Qui il gioco è molto chiaro, ma va un attimo rovesciata questa trappoletta e non c’entra niente l’omofobia; se uno non condivide questo impianto non è omofobo. Qui c’entra il fatto che state imponendo un modello antropologico di un certo tipo; qui c’entra il fatto che nelle scuole, dove non si fa educazione sessuale, si farà l’educazione di genere; qui c’entra il fatto che siamo di fronte alla più grande offensiva ideologica da parte, appunto, dei sacerdoti del gender. Questo è il punto e l’operazione – che è politica, ma è anche massmediale – viene accompagnata da un furore ideologico intollerante che – vi assicuro – io che ho fatto anche gli anni Settanta non ricordo: un furore così non lo ricordo. Un oltranzismo gender che si lega, tra l’altro, alla tirannia del pensiero unico, all’esasperazione del cosiddetto maledetto – aggiungerei – «politicamente corretto»: c’è questo nell’operazione Zan. È questo il nodo, è questo il punto; il resto è quello che raccontate, è uno storytelling, perché qui c’è la volontà precisa di rieducare, anzi voglio dire di riprogrammare culturalmente i bambini, i giovani, le persone e quindi la società.

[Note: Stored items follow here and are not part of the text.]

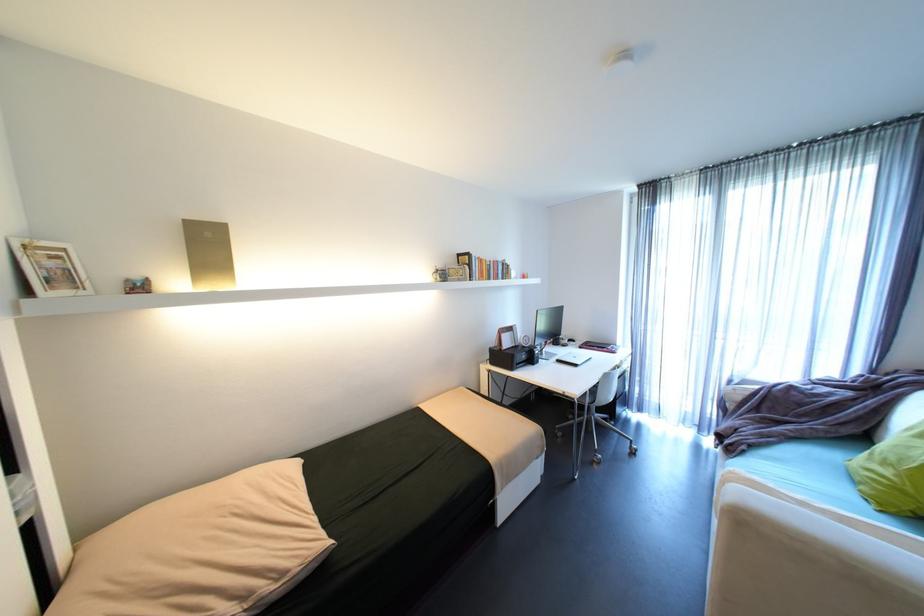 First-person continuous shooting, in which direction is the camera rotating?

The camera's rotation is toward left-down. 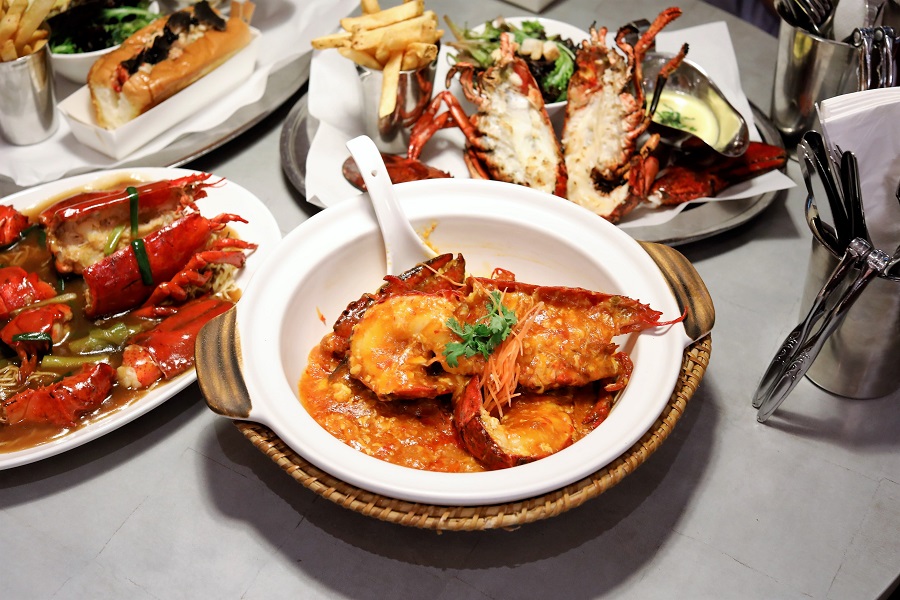 Find the location of a particular element. The image size is (900, 600). plate is located at coordinates (136, 413), (324, 125), (245, 112). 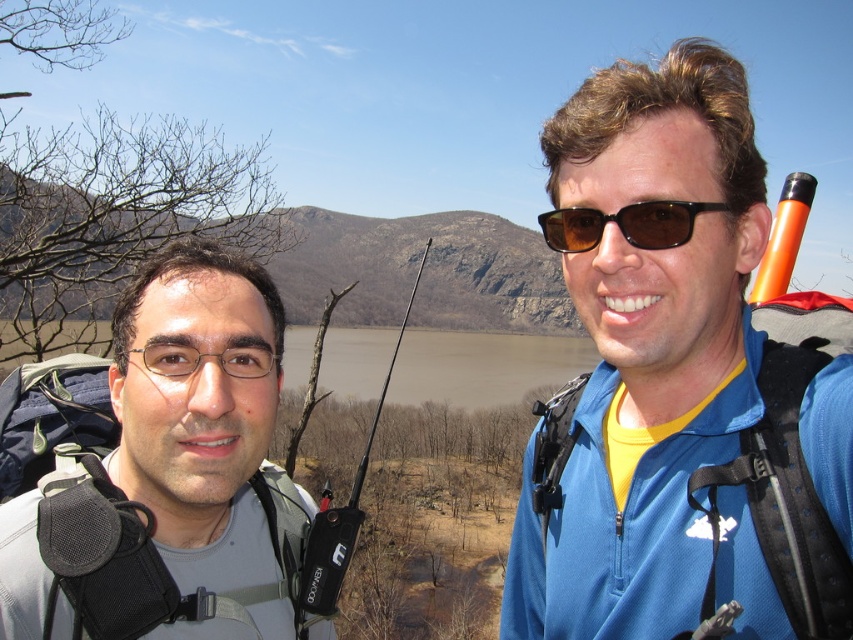 Question: Is the position of blue fabric jacket at center more distant than that of gray fabric backpack at left?

Choices:
 (A) yes
 (B) no

Answer: (B)

Question: Which object is positioned closest to the gray fabric backpack at left?

Choices:
 (A) brown matte sunglasses at upper right
 (B) blue fabric jacket at center

Answer: (B)

Question: Which of the following is the farthest from the observer?

Choices:
 (A) gray fabric backpack at left
 (B) brown matte sunglasses at upper right

Answer: (B)

Question: Does gray fabric backpack at left come in front of brown matte sunglasses at upper right?

Choices:
 (A) yes
 (B) no

Answer: (A)

Question: Does blue fabric jacket at center appear over gray fabric backpack at left?

Choices:
 (A) no
 (B) yes

Answer: (B)

Question: Which object appears farthest from the camera in this image?

Choices:
 (A) brown matte sunglasses at upper right
 (B) gray fabric backpack at left
 (C) blue fabric jacket at center

Answer: (A)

Allora, non è in gioco, come raccontate, la libertà di amarsi; non è questo il punto, perché noi non siamo contro questa libertà di amarsi. Qui c’è in gioco ben altro: c’è in gioco tutto quello che sto dicendo e quello che vuoi chiamate aiuto, che in realtà è una spinta ai bambini a transitare da un sesso ad un altro in base alla percezione di sé, come se tutti i bambini soffrissero di disforia di genere. Allora è molto pericoloso quello che voi volete fare, è veramente oltre, perché poi l’orizzonte è chiaro: ideologia gender e ditelo, anche se non c’è scritto, che poi c’è la missione della maternità surrogata, dell’utero in affitto, dell’adozione delle coppie gay. (Applausi).
Ditelo che in Europa vogliono inserire questo reato nei crimini d’odio. Ditelo che in Europa oggi tra gli eurocrimini hanno voluto inserire non la violenza di genere (una volta difendevate le donne, oggi non più), ma la violenza basata sul genere sessuale percepito e non biologico.
Chiudo, Presidente. Allora a voi i vostri dogmi, nuovi sacerdoti di una società genderfluid, in cui nell’indistinto tutto è possibile, tutto è consentito, tranne che pensare e pensare diversamente da quello che voi scrivete. Fratelli d’Italia si batterà ovunque contro questo disegno di legge liberticida, pericoloso e inutile. (Applausi).